Osama Rizvi by Osama Rizvi
January 18, 2023
in Market Trends
0
Let’s continue talking about China’s reopening

Crowds on street in Muslim quarter, Xi'an, Shaanxi Province, China

As I mentioned in my previous Monday Macro View, one of the biggest events of 2023 is the reopening of the 2nd largest economy of the world. Global markets are full of analysis and estimates regarding the prospects of this reopening and what will it mean for the world. Will the economic engine roar back to life (a V shaped recovery) or will it spark sporadically and gradually picking up speed? Both the scenarios mean different things for the global economy.

In case China’s economy is able to pull of a V shaped recovery we are looking at another rally in commodity prices. While the increase in demand of commodities might bode well in terms of a global recession but it might also be the reason that ushers it in – like a paradox. As China’s appetite for iron, copper, oil, zinc, soybeans etc will rise, so will the prices. Now we are living in a highly inflationary environment where a rise in prices will only make it worse. As such this will delay Fed’s or other central banks’ plan for a pivot/change in their monetary policy thereby tightening the noose of one of the most prolonged and serious contractionary global monetary policy. This will have consequences that almost everyone is aware of at this point: falling investments, rising cost of debt servicing, stronger dollar, etc.

Goldman Sachs, for instance, say that China’s oil demand can add about $15 per barrel to current oil prices. Similarly, LNG prices can go up adversely effecting a hitherto manageable energy crisis in Europe due to relatively warm temperatures.

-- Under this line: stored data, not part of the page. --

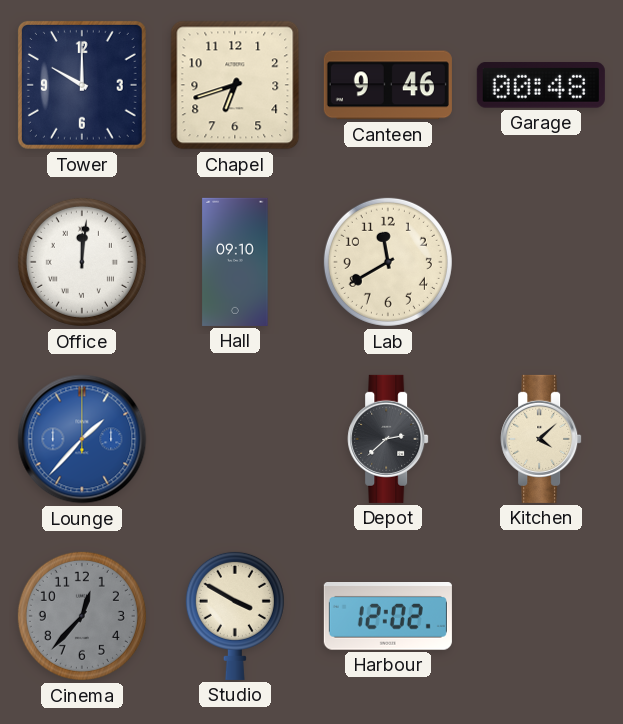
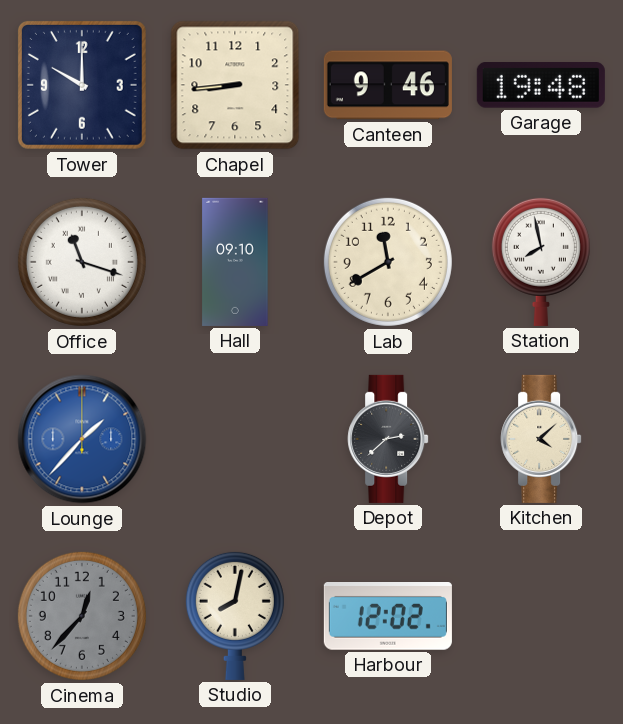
Chapel: 6:42 -> 8:44
Garage: 00:48 -> 19:48
Office: 12:01 -> 11:18
Station: none -> 7:58
Studio: 3:50 -> 8:02
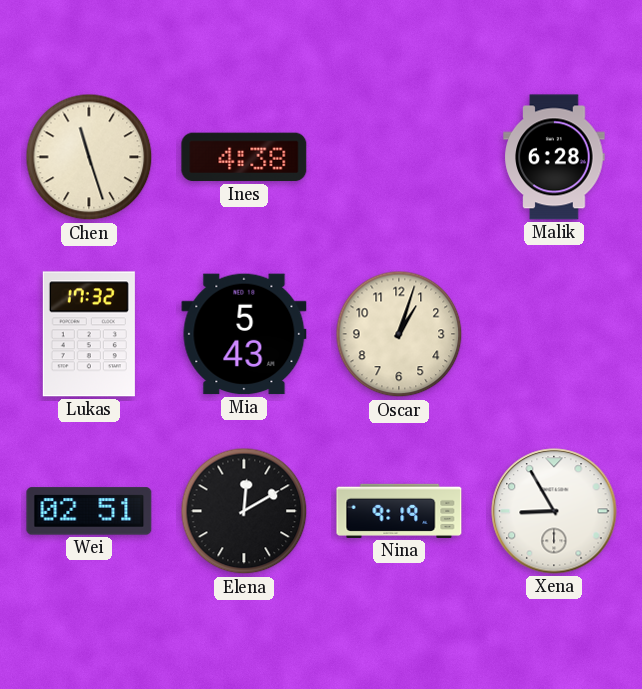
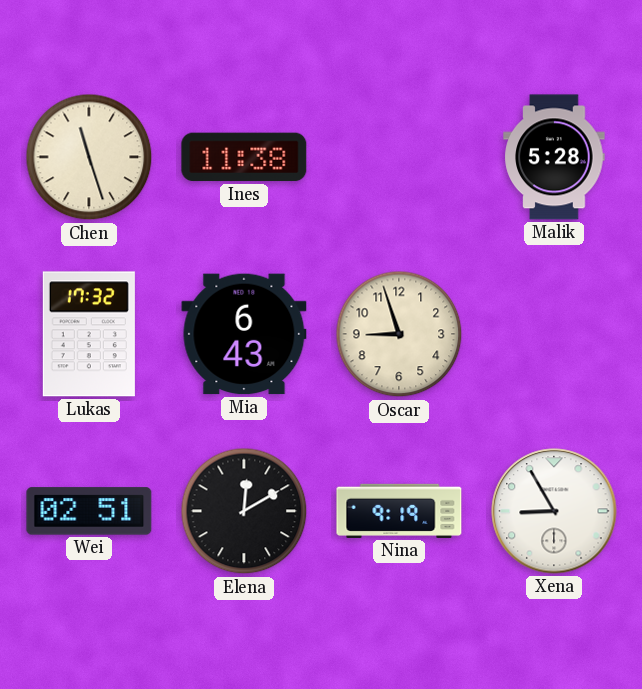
Ines: 4:38 -> 11:38
Malik: 6:28 -> 5:28
Mia: 5:43 -> 6:43
Oscar: 1:03 -> 8:57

The following chart also shows the impact on oil markets:

However, the road will be bumpy. As the country reopens infection rate will go higher subsequently increasing the death toll. Already about 60,000 deaths are being reported in China daily. Infection rate is at 60 percent and traffice is down by 45 percent in Beijing. Overall the economy isn’t doing very good – property sales are down.

Adding fuel to fire is the chip war between U.S. and China and there is a chance that we might see a full blown redux of trade war in 2023. China’s aggressive stance regarding Taiwan or U.S. interference there can trigger such a development.

All in all, while the prospects of a recovery has already risen due to the grand opening of China, the same event has the capacity to take the world down the lane of recession faster than expected.